'''

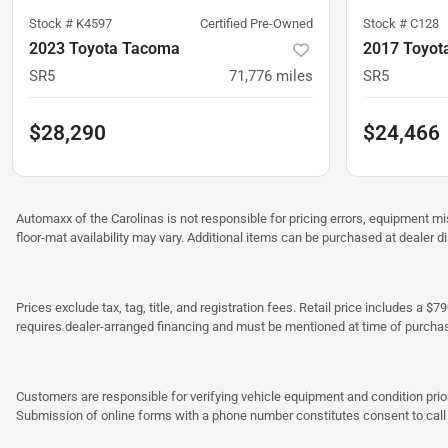
Stock #
K4597
Certified Pre-Owned
Stock #
C128
2023 Toyota Tacoma
2017 Toyot
SR5
71,776
miles
SR5
$28,290
$24,466
Automaxx of the Carolinas is not responsible for pricing errors, equipment 
floor-mat availability may vary. Additional items can be purchased at dealer d
Prices exclude tax, tag, title, and registration fees. Retail price includes 
requires dealer-arranged financing and must be mentioned at time of purcha
Customers are responsible for verifying vehicle equipment and condition prior
Submission of online forms with a phone number constitutes consent to call o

'''

-- ASSIGNMENT --
All lines of the records containing "dealer" should be shown.

-- EXPECTED OUTPUT --
floor-mat availability may vary. Additional items can be purchased at dealer d
requires dealer-arranged financing and must be mentioned at time of purcha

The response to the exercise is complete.